Un autre problème est que la réglementation, lorsqu’elle est mise en œuvre, est découpée en listes de points à cocher. Les bureaucrates et les juristes font du bon travail, mais ils ne parviennent pas à avoir une vue d’ensemble d’un monde complexe. Ceci alors qu’un joueur de monopoly de 11 ans aurait parfaitement perçu le problème. Il faut toutefois préciser que la SVB n’a pas eu de Chief Risk Officer entre avril 2022 et janvier 2023. Tout CRO devrait savoir qu’une banque où les dépôts peuvent partir à tout moment n’a pas intérêt à avoir trop d’obligations à long terme dans son bilan. Cependant, la SVB s’est beaucoup intéressée à l’ESG. Pas moins de 5 milliards de dollars (environ ses bénéfices annuels) ont été investis dans des projets durables alors que la banque n’avait aucune expérience dans ce domaine.
Ne pas s’attaquer à une banque de technologies propres
Beaucoup d’argent est allé à des entreprises durables dont les flux de trésorerie étaient négatifs. Il s’agissait en fait d’un crédit social. Les entreprises de technologies propres ont également reçu beaucoup d’argent dans le cadre de la loi sur la réduction de l’inflation, des entreprises qui avaient précisément SVB comme banque. Nombre de ces entreprises sont au bord de l’effondrement en raison de la pénurie actuelle de liquidités. Mary Daly, de la Fed de San Francisco - dont dépend la SVB - était également plus préoccupée par les risques climatiques que par le risque d’effondrement des banques. Une banquière centrale aussi préoccupée par le climat ne va évidemment pas s’occuper d’une banque spécialisée dans les technologies propres.
Le sauvetage de la SVB n’était pas nécessaire et n’était certainement pas bon pour l’aléa moral. Si la banque s’était effondrée, la décote sur les dépôts aurait été minime, mais apparemment la scène des start-up aux États-Unis a des amis puissants. Si la SVB avait été une banque texane financée principalement par des pétrodollars, son abandon aurait été une certitude.

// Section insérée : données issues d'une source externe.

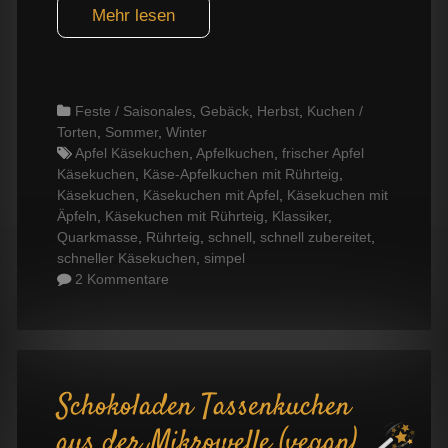
Mehr lesen
Categories
Feste / Saisonales
,
Gebäck
,
Herbst
,
Kuchen /
Torten
,
Sommer
,
Winter
Tags
Apfel Käsekuchen
,
Apfelkuchen
,
frischer Apfel
Käsekuchen
,
Käse-Apfelkuchen mit Rührteig
,
Käsekuchen
,
Käsekuchen mit Apfel
,
Käsekuchen mit
Äpfeln
,
Käsekuchen mit Rührteig
,
Klassiker
,
Quarkmasse
,
Rührteig
,
schnell
,
schnell zubereitet
,
schneller Käsekuchen
,
simpel
2 Kommentare
Schokoladen Tassenkuchen
aus der Mikrowelle (vegan)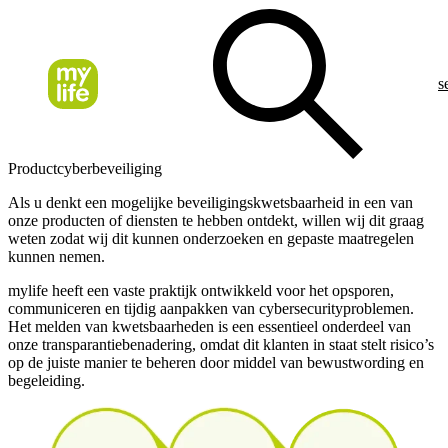
s
Productcyberbeveiliging
Als u denkt een mogelijke beveiligingskwetsbaarheid in een van
onze producten of diensten te hebben ontdekt, willen wij dit graag
weten zodat wij dit kunnen onderzoeken en gepaste maatregelen
kunnen nemen.
mylife heeft een vaste praktijk ontwikkeld voor het opsporen,
communiceren en tijdig aanpakken van cybersecurityproblemen.
Het melden van kwetsbaarheden is een essentieel onderdeel van
onze transparantiebenadering, omdat dit klanten in staat stelt risico’s
op de juiste manier te beheren door middel van bewustwording en
begeleiding.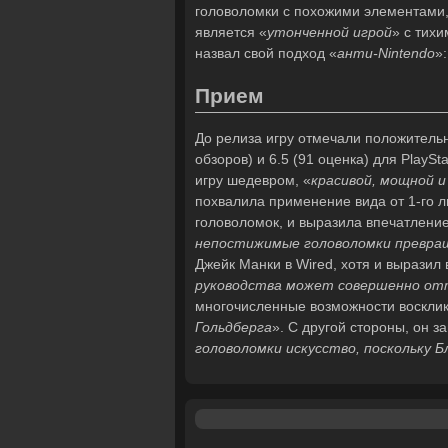
головоломки с похожими элементами, 
является «
утонченной игрой
» с тих
назвал свой подход «
анти-
Nintendo
»
Прием
До релиза игру отмечали положительны
обзоров) и 6.5 (91 оценка) для PlaySt
игру шедевром, «
красивой, мощной и
похвалила применение вида от 1-го л
головоломок, и выразила впечатление
непостижимые головоломки превращ
Джейк Манки в Wired, хотя и выразил 
руководства может совершенно от
многочисленные возможности воскликн
Гольдберга
». С другой стороны, он за
головоломки искусство, поскольку Б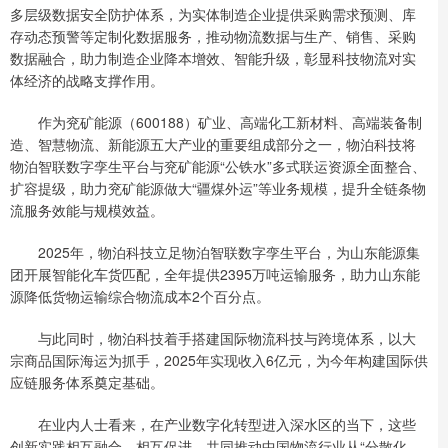
多层级数据安全防护体系，为实体制造企业提供采购需求预测、库
存动态预警等定制化数据服务，推动物流数据与生产、销售、采购
数据融合，助力制造企业降本增效、智能升级，彰显科技物流对实
体经济的战略支撑作用。
作为兖矿能源（600188）矿业、高端化工新材料、高端装备制
造、智慧物流、新能源五大产业的重要组成部分之一，物泊科技将
物泊智联数字孪生平台与兖矿能源“公铁水”多式联运资源全面整合、
扩容提级，助力兖矿能源做大“疆煤外运”等业务规模，提升全链条物
流服务效能与规模效益。
2025年，物泊科技立足物泊智联数字孪生平台，为山东能源集
团开展智能化车货匹配，全年提供2395万吨运输服务，助力山东能
源降低货物运输综合物流成本2个百分点。
与此同时，物泊科技着手搭建国际物流科技与跨境体系，以大
宗商品国际海运为抓手，2025年实现收入6亿元，为今年构建国际供
应链服务体系奠定基础。
在业内人士看来，在产业数字化转型进入深水区的当下，这些
创新实践相互融合、相互促进，共同推动中国物流行业从“分散化、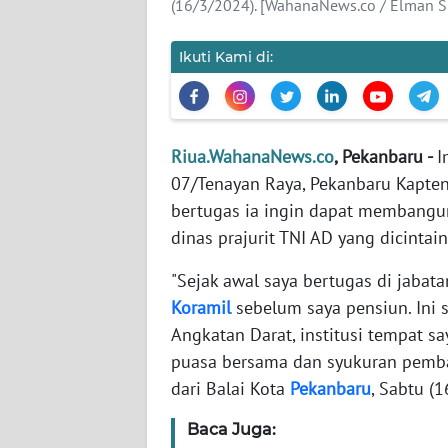
(16/3/2024). [WahanaNews.co / Elman 
WN
BANTEN
Ikuti Kami di:
WN
NTT
Riua.WahanaNews.co
, Pekanbaru -
I
WN
KEPRI
07/Tenayan Raya, Pekanbaru Kapten
bertugas ia ingin dapat membangun 
WN
dinas prajurit TNI AD yang dicintai
PAPUA
"Sejak awal saya bertugas di jaba
WN
Koramil
sebelum saya pensiun. Ini 
PAPUA
Angkatan Darat, institusi tempat s
BARAT
puasa bersama dan syukuran pemba
dari Balai Kota
Pekanbaru
, Sabtu (
WN
RIAU
Baca Juga: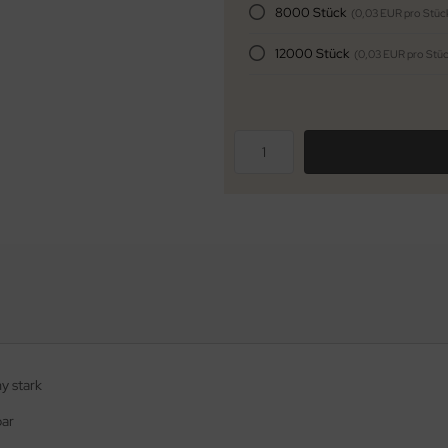
8000 Stück
(0,03 EUR pro Stüc
12000 Stück
(0,03 EUR pro Stüc
y stark
bar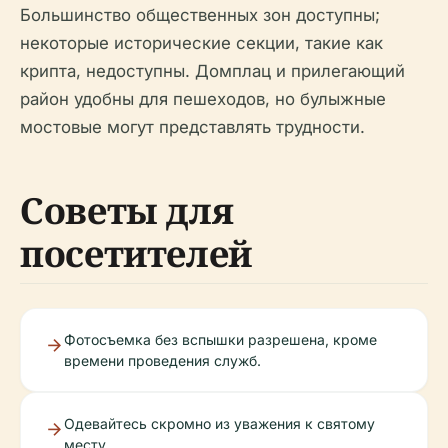
Большинство общественных зон доступны;
некоторые исторические секции, такие как
крипта, недоступны. Домплац и прилегающий
район удобны для пешеходов, но булыжные
мостовые могут представлять трудности.
Советы для
посетителей
Фотосъемка без вспышки разрешена, кроме
времени проведения служб.
Одевайтесь скромно из уважения к святому
месту.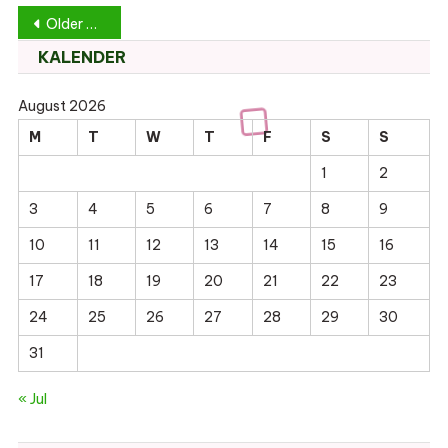
Posts
Older posts
navigation
KALENDER
August 2026
M
T
W
T
F
S
S
1
2
3
4
5
6
7
8
9
10
11
12
13
14
15
16
17
18
19
20
21
22
23
24
25
26
27
28
29
30
31
« Jul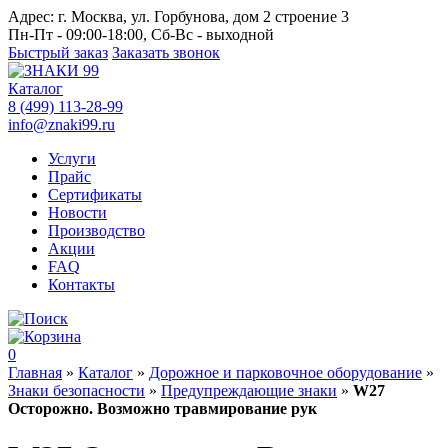
Адрес:
г. Москва, ул. Горбунова, дом 2 строение 3
Пн-Пт - 09:00-18:00, Сб-Вс - выходной
Быстрый заказ
Заказать звонок
Каталог
8 (499) 113-28-99
info@znaki99.ru
Услуги
Прайс
Сертификаты
Новости
Производство
Акции
FAQ
Контакты
0
Главная
»
Каталог
»
Дорожное и парковочное оборудование
»
Знаки безопасности
»
Предупреждающие знаки
»
W27
Осторожно. Возможно травмирование рук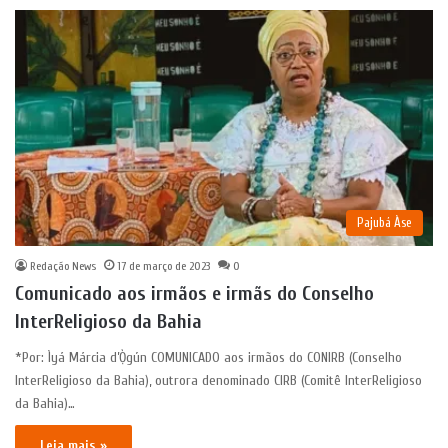
Pajubá Àse
Redação News
17 de março de 2023
0
Comunicado aos irmãos e irmãs do Conselho
InterReligioso da Bahia
*Por: Ìyá Márcia d’Ọ̀gún COMUNICADO aos irmãos do CONIRB (Conselho
InterReligioso da Bahia), outrora denominado CIRB (Comitê InterReligioso
da Bahia)…
Leia mais »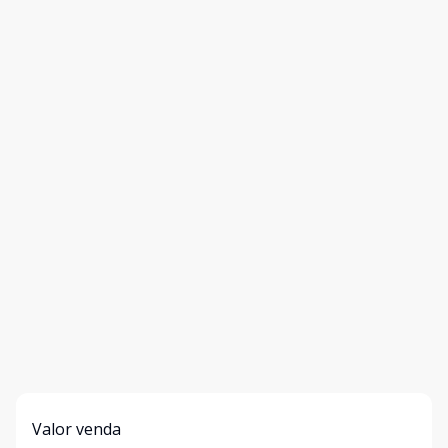
Valor venda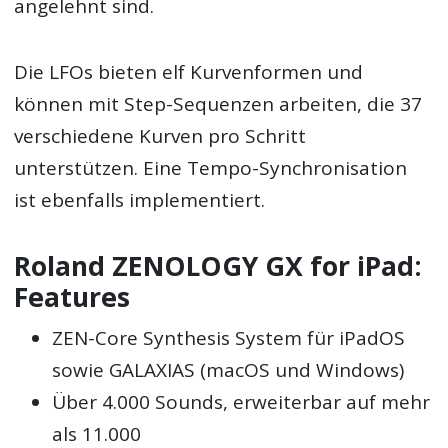
angelehnt sind.
Die LFOs bieten elf Kurvenformen und
können mit Step-Sequenzen arbeiten, die 37
verschiedene Kurven pro Schritt
unterstützen. Eine Tempo-Synchronisation
ist ebenfalls implementiert.
Roland ZENOLOGY GX for iPad:
Features
ZEN-Core Synthesis System für iPadOS
sowie GALAXIAS (macOS und Windows)
Über 4.000 Sounds, erweiterbar auf mehr
als 11.000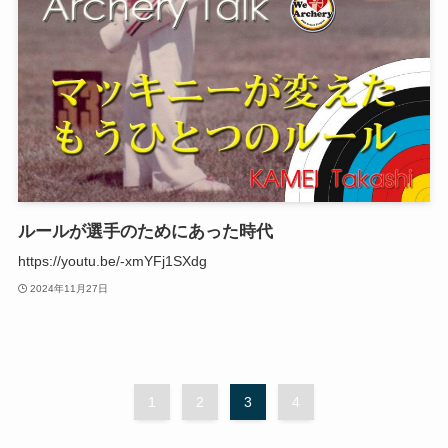
ルールが選手のためにあった時代
https://youtu.be/-xmYFj1SXdg
2024年11月27日
1
2
3
4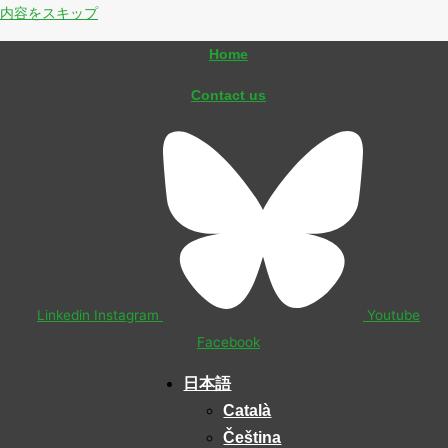
内容をスキップ
Home
Contact us
Linkedin
Instagram
Youtube
Facebook
日本語
Català
Čeština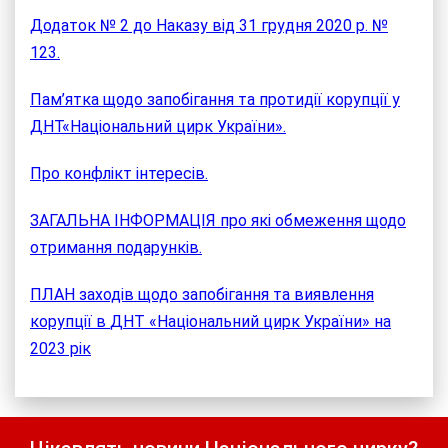
Додаток № 2 до Наказу від 31 грудня 2020 р. №
123.
Пам’ятка щодо запобігання та протидії корупції у
ДНТ
«Національний цирк України».
Про конфлікт інтересів.
ЗАГАЛЬНА ІНФОРМАЦІЯ про які обмеження щодо
отримання подарунків.
ПЛАН заходів щодо запобігання та виявлення
корупції в
ДНТ
«Національний цирк України» на
2023 рік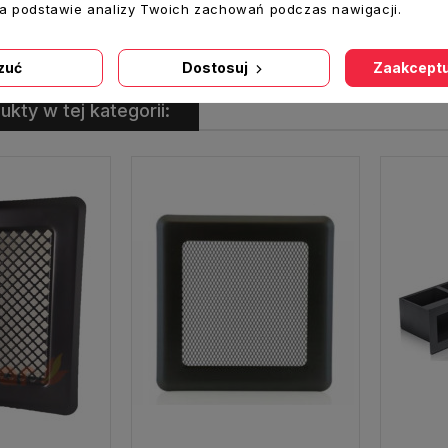
na podstawie analizy Twoich zachowań podczas nawigacji.
zuć
Dostosuj
Zaakceptu
ukty w tej kategorii: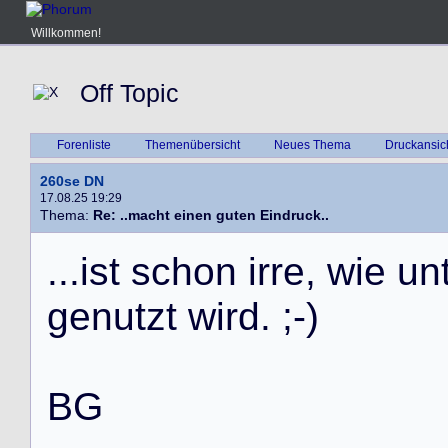
Willkommen!
Off Topic
Forenliste
Themenübersicht
Neues Thema
Druckansic
260se DN
17.08.25 19:29
Thema:
Re: ..macht einen guten Eindruck..
.
.
.
i
s
t
s
c
h
o
n
i
r
r
e
,
w
i
e
u
n
g
e
n
u
t
z
t
w
i
r
d
.
;
-
)
B
G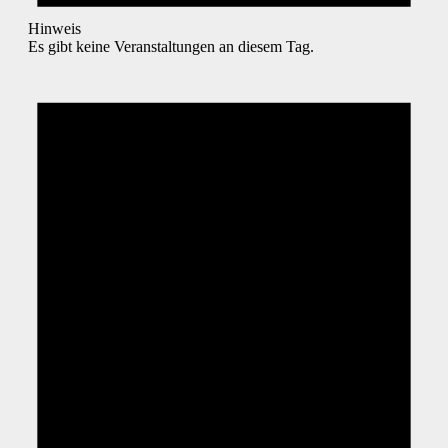
Hinweis
Es gibt keine Veranstaltungen an diesem Tag.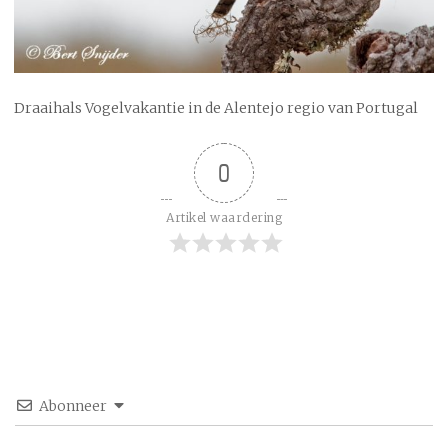
Draaihals Vogelvakantie in de Alentejo regio van Portugal
0
Artikel waardering
Abonneer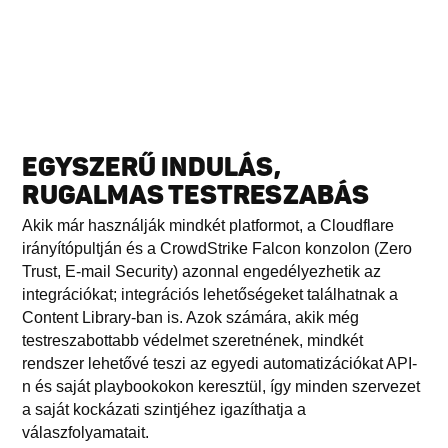
EGYSZERŰ INDULÁS,
RUGALMAS TESTRESZABÁS
Akik már használják mindkét platformot, a Cloudflare
irányítópultján és a CrowdStrike Falcon konzolon (Zero
Trust, E-mail Security) azonnal engedélyezhetik az
integrációkat; integrációs lehetőségeket találhatnak a
Content Library-ban is. Azok számára, akik még
testreszabottabb védelmet szeretnének, mindkét
rendszer lehetővé teszi az egyedi automatizációkat API-
n és saját playbookokon keresztül, így minden szervezet
a saját kockázati szintjéhez igazíthatja a
válaszfolyamatait.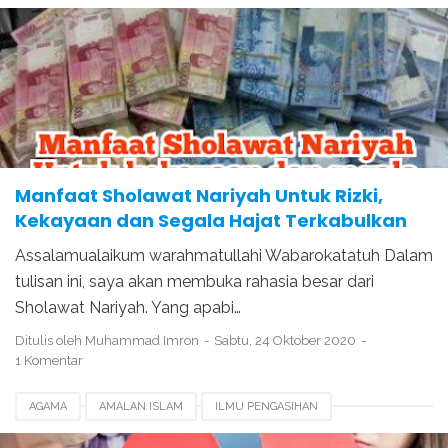
Manfaat Sholawat Nariyah Untuk Rizki,
Kekayaan dan Segala Hajat Terkabulkan
Assalamualaikum warahmatullahi Wabarokatatuh Dalam
tulisan ini, saya akan membuka rahasia besar dari
Sholawat Nariyah. Yang apabi…
Ditulis oleh
Muhammad Imron
Sabtu, 24 Oktober 2020
1 Komentar
AGAMA
AMALAN ISLAM
ILMU PENGASIHAN
MANFAAT SHOLAWAT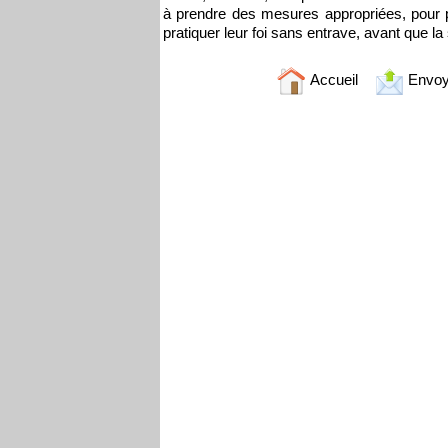
à prendre des mesures appropriées, pour p
pratiquer leur foi sans entrave, avant que 
Accueil
Envoy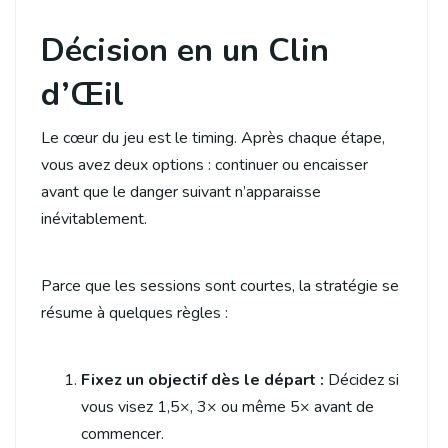
Décision en un Clin
d’Œil
Le cœur du jeu est le timing. Après chaque étape,
vous avez deux options : continuer ou encaisser
avant que le danger suivant n’apparaisse
inévitablement.
Parce que les sessions sont courtes, la stratégie se
résume à quelques règles :
Fixez un objectif dès le départ :
Décidez si
vous visez 1,5×, 3× ou même 5× avant de
commencer.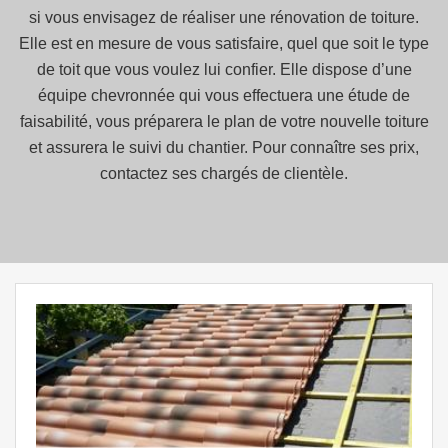
si vous envisagez de réaliser une rénovation de toiture.
Elle est en mesure de vous satisfaire, quel que soit le type
de toit que vous voulez lui confier. Elle dispose d’une
équipe chevronnée qui vous effectuera une étude de
faisabilité, vous préparera le plan de votre nouvelle toiture
et assurera le suivi du chantier. Pour connaître ses prix,
contactez ses chargés de clientèle.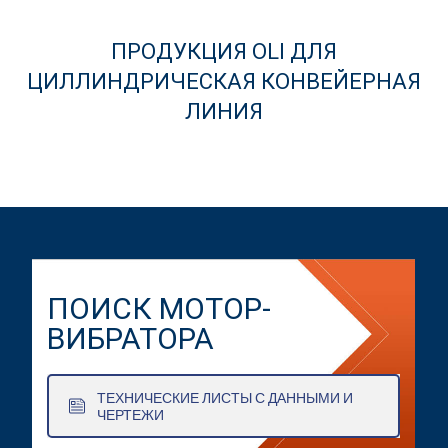
ПРОДУКЦИЯ OLI ДЛЯ
ЦИЛЛИНДРИЧЕСКАЯ КОНВЕЙЕРНАЯ
ЛИНИЯ
ПОИСК МОТОР-
ВИБРАТОРА
ТЕХНИЧЕСКИЕ ЛИСТЫ С ДАННЫМИ И
ЧЕРТЕЖИ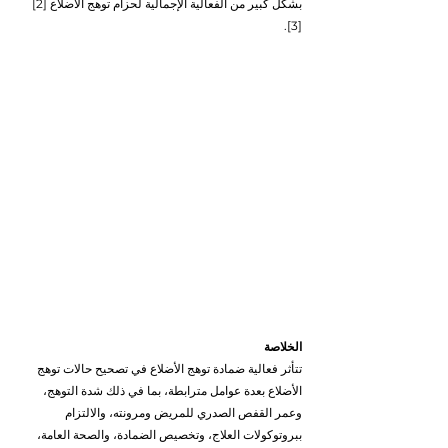
بشكل كبير من الفعالية الإجمالية لحزام توهج الأضلاع [2]
[3].
الخلاصة
تتأثر فعالية ضمادة توهج الأضلاع في تصحيح حالات توهج 
الأضلاع بعدة عوامل مترابطة، بما في ذلك شدة التوهج، 
وعمر القفص الصدري للمريض ومرونته، والالتزام 
ببروتوكولات العلاج، وتخصيص الضمادة، والصحة العامة، 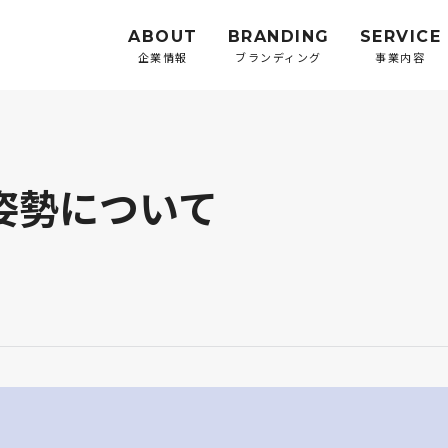
ABOUT
BRANDING
SERVICE
企業情報
ブランディング
事業内容
姿勢について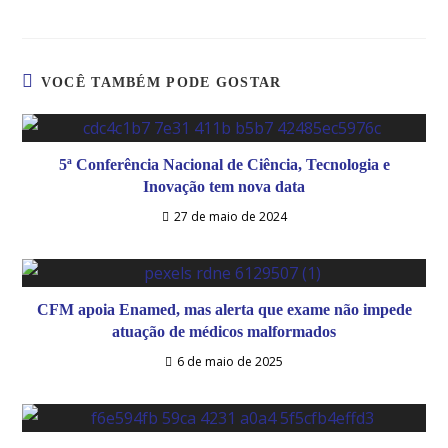
VOCÊ TAMBÉM PODE GOSTAR
5ª Conferência Nacional de Ciência, Tecnologia e
Inovação tem nova data
27 de maio de 2024
CFM apoia Enamed, mas alerta que exame não impede
atuação de médicos malformados
6 de maio de 2025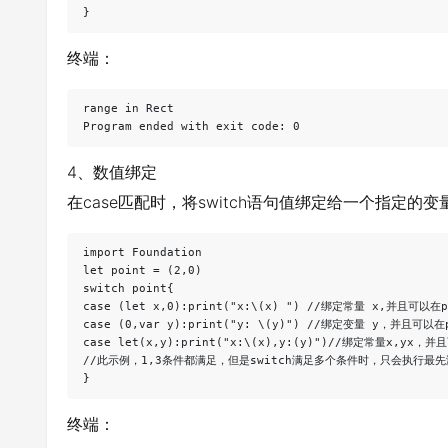
终端：
range in Rect

4、数值绑定
在case匹配时，将switch语句值绑定给一个指定的
import Foundation

let point = (2,0)

switch point{

case (let x,0):print("x:\(x) ") //绑定常量 x,并且可以在p
case (0,var y):print("y: \(y)") //绑定变量 y，并且可以在
case let(x,y):print("x:\(x),y:(y)")//绑定常量x,yx，并
//此示例，1,3条件都满足，但是switch满足多个条件时，只会执行最
终端：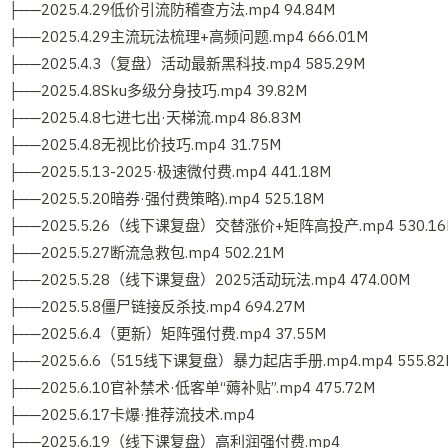
├──2025.4.29低价引流防稽查方法.mp4 94.84M
├──2025.4.29主流玩法梳理+高频问题.mp4 666.01M
├──2025.4.3（复盘）活动最新黑科技.mp4 585.29M
├──2025.4.8Sku多级分身技巧.mp4 39.82M
├──2025.4.8七进七出·天梯流.mp4 86.83M
├──2025.4.8无视比价技巧.mp4 31.75M
├──2025.5.13-2025·极速微付费.mp4 441.18M
├──2025.5.20暗券·强付费策略).mp4 525.18M
├──2025.5.26（线下课复盘）交替涨价+矩阵高投产.mp4 530.16
├──2025.5.27断流急救包.mp4 502.21M
├──2025.5.28（线下课复盘）2025活动玩法.mp4 474.00M
├──2025.5.8僵尸链接反杀技.mp4 694.27M
├──2025.6.4（更新）矩阵强付费.mp4 37.55M
├──2025.6.6（515线下课复盘）暴力起店手册.mp4.mp4 555.82
├──2025.6.10官补禁术·低客单“薅补贴”.mp4 475.72M
├──2025.6.17卡爆·推荐流技术.mp4
├──2025.6.19（线下课复盘）高利润强付费.mp4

La leçon est que les banques ne doivent pas être trop grosses, de sorte que lorsqu’elles font faillite, elles ne peuvent pas mettre en danger le système. Aujourd’hui, la solution consiste à rendre les grandes banques encore plus grandes, afin de s’assurer que le problème sera insoluble à l’avenir. Un nouveau gros problème au sein de la banque fusionnée UBS-Credit Suisse pourrait même faire basculer toute la nation suisse. Je souhaite à Janet Yellen une très longue vie, heureuse et en bonne santé.
Han Dieperink est chef de la stratégie d’investissement chez Auréus Asset Management. Plus tôt dans sa carrière, il a été directeur des investissements chez Rabobank et Schretlen & Co. Ses contributions à Investment Officer paraissent le mardi.